After some algebraic manipulation, I have derived the control-affine form of the equations implemented in neural_clbf/systems/cartpole.py. Running the file checks that the closed-loop dynamics derived from these equations is identical to the full dynamics for several randomly-sampled states and controls.

I have implemented an associated training script, however I invariably get issues with infeasible QPs as follows:

$ python neural_clbf/training/train_cartpole.py --n-epochs 1
...
    raise SolverError("Solver scs returned status %s" % status)
diffcp.cone_program.SolverError: Solver scs returned status infeasible

I'm struggling to figure out the cause and a bit of advice would be much appreciated. Thanks very much!

dtch1997 commented 1 year ago

Reducing the state limits seems to have fixed it somewhat. Experiment ongoing, viewable at https://wandb.ai/dtch1997/NeuralCLBF/runs/th3qiqh6?workspace=user-dtch1997

dawsonc commented 1 year ago

Thanks for your interest in contributing to the project!

I'm happy to support merging this system in, but I'd first want to see some evidence that you can get training working with the new model (for at least one of the types of neural certificate, e.g. neural cbf or clbf, and bonus points for extra demonstrations).
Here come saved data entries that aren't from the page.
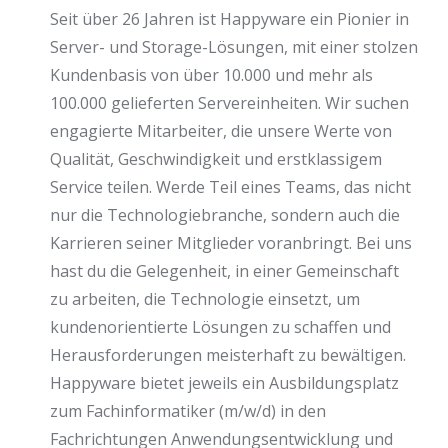
Seit über 26 Jahren ist Happyware ein Pionier in
Server- und Storage-Lösungen, mit einer stolzen
Kundenbasis von über 10.000 und mehr als
100.000 gelieferten Servereinheiten. Wir suchen
engagierte Mitarbeiter, die unsere Werte von
Qualität, Geschwindigkeit und erstklassigem
Service teilen. Werde Teil eines Teams, das nicht
nur die Technologiebranche, sondern auch die
Karrieren seiner Mitglieder voranbringt. Bei uns
hast du die Gelegenheit, in einer Gemeinschaft
zu arbeiten, die Technologie einsetzt, um
kundenorientierte Lösungen zu schaffen und
Herausforderungen meisterhaft zu bewältigen.
Happyware bietet
jeweils ein Ausbildungsplatz
zum Fachinformatiker (m/w/d) in den
Fachrichtungen Anwendungsentwicklung und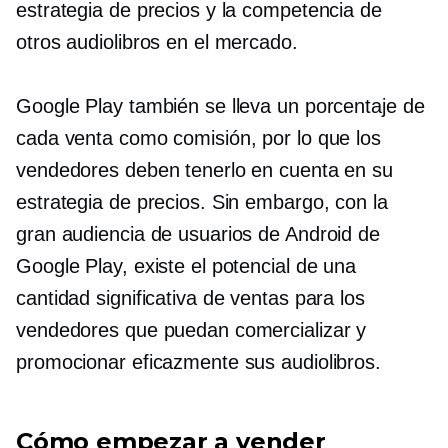
estrategia de precios y la competencia de
otros audiolibros en el mercado.
Google Play también se lleva un porcentaje de
cada venta como comisión, por lo que los
vendedores deben tenerlo en cuenta en su
estrategia de precios. Sin embargo, con la
gran audiencia de usuarios de Android de
Google Play, existe el potencial de una
cantidad significativa de ventas para los
vendedores que puedan comercializar y
promocionar eficazmente sus audiolibros.
Cómo empezar a vender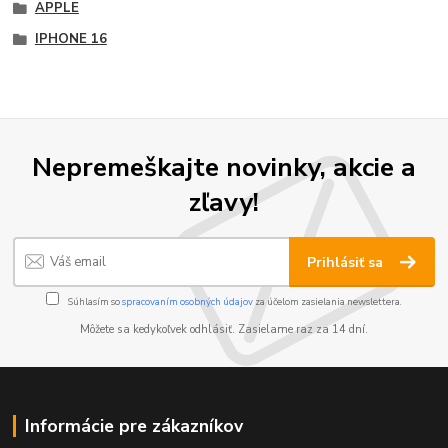
APPLE
IPHONE 16
Nepremeškajte novinky, akcie a
zľavy!
Prihlásiť sa
Súhlasím so
spracovaním osobných údajov
za účelom zasielania newslettera.
Môžete sa kedykoľvek odhlásiť. Zasielame raz za 14 dní.
Informácie pre zákazníkov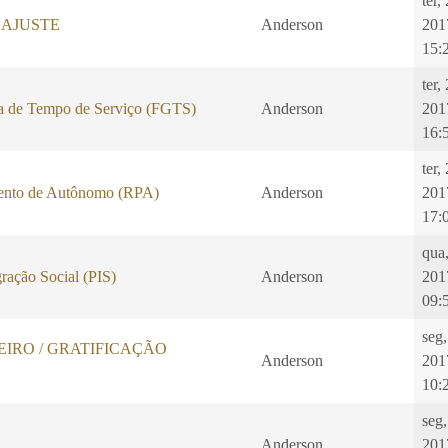
ter,
EAJUSTE
Anderson
201
15:
ter,
a de Tempo de Serviço (FGTS)
Anderson
201
16:
ter,
ento de Autônomo (RPA)
Anderson
201
17:
qua
ração Social (PIS)
Anderson
201
09:
seg,
IRO / GRATIFICAÇÃO
Anderson
201
10:
seg,
Anderson
201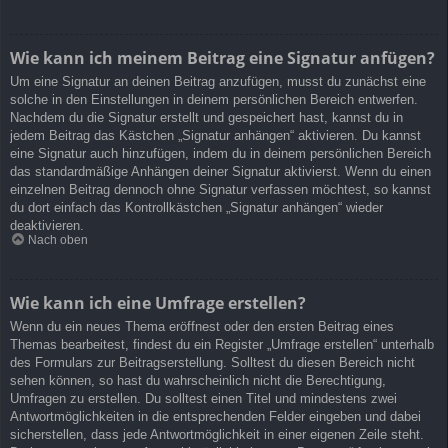
Wie kann ich meinem Beitrag eine Signatur anfügen?
Um eine Signatur an deinen Beitrag anzufügen, musst du zunächst eine
solche in den Einstellungen in deinem persönlichen Bereich entwerfen.
Nachdem du die Signatur erstellt und gespeichert hast, kannst du in
jedem Beitrag das Kästchen „Signatur anhängen“ aktivieren. Du kannst
eine Signatur auch hinzufügen, indem du in deinem persönlichen Bereich
das standardmäßige Anhängen deiner Signatur aktivierst. Wenn du einen
einzelnen Beitrag dennoch ohne Signatur verfassen möchtest, so kannst
du dort einfach das Kontrollkästchen „Signatur anhängen“ wieder
deaktivieren.
Nach oben
Wie kann ich eine Umfrage erstellen?
Wenn du ein neues Thema eröffnest oder den ersten Beitrag eines
Themas bearbeitest, findest du ein Register „Umfrage erstellen“ unterhalb
des Formulars zur Beitragserstellung. Solltest du diesen Bereich nicht
sehen können, so hast du wahrscheinlich nicht die Berechtigung,
Umfragen zu erstellen. Du solltest einen Titel und mindestens zwei
Antwortmöglichkeiten in die entsprechenden Felder eingeben und dabei
sicherstellen, dass jede Antwortmöglichkeit in einer eigenen Zeile steht.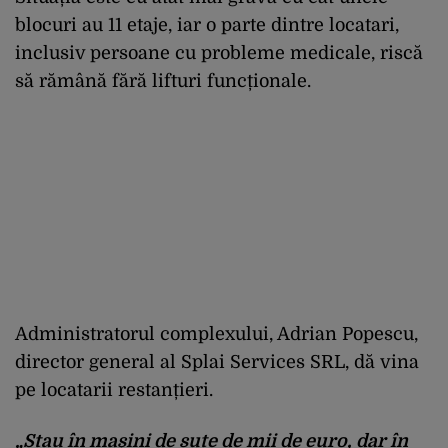
blocuri au 11 etaje, iar o parte dintre locatari,
inclusiv persoane cu probleme medicale, riscă
să rămână fără lifturi funcționale.
Administratorul complexului, Adrian Popescu,
director general al Splai Services SRL, dă vina
pe locatarii restanțieri.
„Stau în mașini de sute de mii de euro, dar în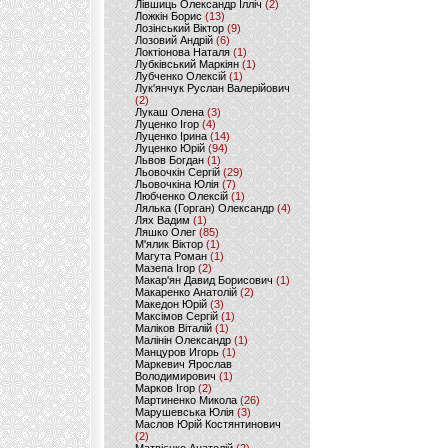
Лівшиць Олександр Ілліч
(2)
Ложкін Борис
(13)
Лозінський Віктор
(9)
Лозовий Андрій
(6)
Локтіонова Наталя
(1)
Лубківський Маркіян
(1)
Лубченко Олексій
(1)
Лук'янчук Руслан Валерійович
(2)
Лукаш Олена
(3)
Луценко Ігор
(4)
Луценко Ірина
(14)
Луценко Юрій
(94)
Львов Богдан
(1)
Льовочкін Сергій
(29)
Льовочкіна Юлія
(7)
Любченко Олексій
(1)
Лялька (Горган) Олександр
(4)
Лях Вадим
(1)
Ляшко Олег
(85)
М'ялик Віктор
(1)
Магута Роман
(1)
Мазепа Ігор
(2)
Макар'ян Давид Борисович
(1)
Макаренко Анатолій
(2)
Македон Юрій
(3)
Максімов Сергій
(1)
Маліков Віталій
(1)
Малінін Олександр
(1)
Манцуров Игорь
(1)
Маркевич Ярослав
Володимирович
(1)
Марков Ігор
(2)
Мартиненко Микола
(26)
Марушевська Юлія
(3)
Маслов Юрій Костянтинович
(2)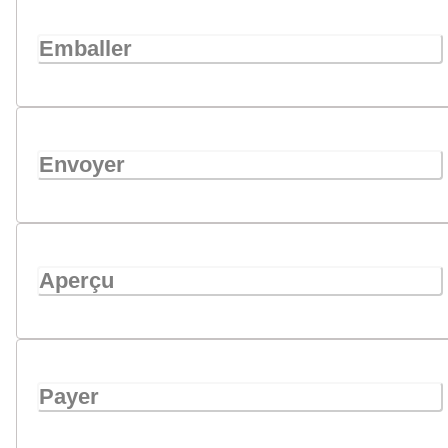
Emballer
Envoyer
Aperçu
Payer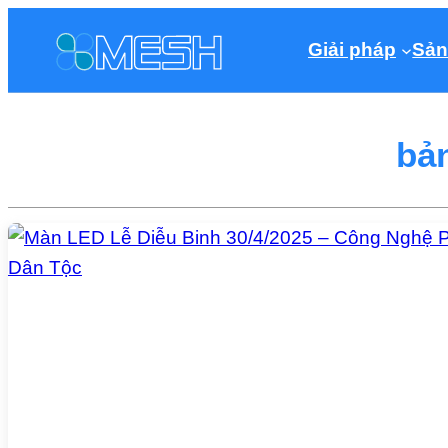
Giải pháp
Sản
bả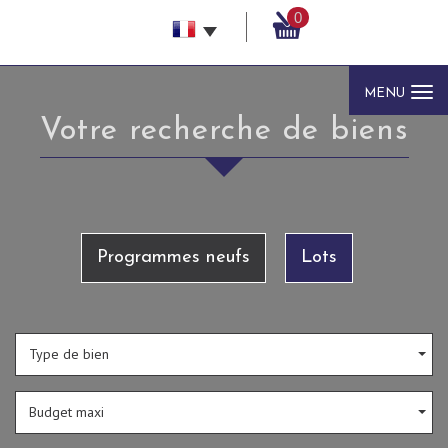
0
MENU
Votre recherche de biens
Programmes neufs
Lots
Type de bien
Budget maxi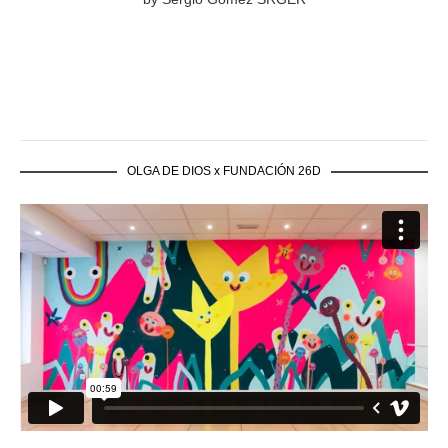
OLGA DE DIOS x FUNDACIÓN 26D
For posterity, would you mind attaching the plots and simulation results showing successful training to this PR (when available).

PS I get a 404 at that link you provided.

dtch1997 commented 1 year ago

Thanks for getting back to me!

Sorry about the messy state of the PR. I went somewhat overboard trying various changes to improve performance which didn't really pan out.

I'll revert to the working version and fix the WandB link soon.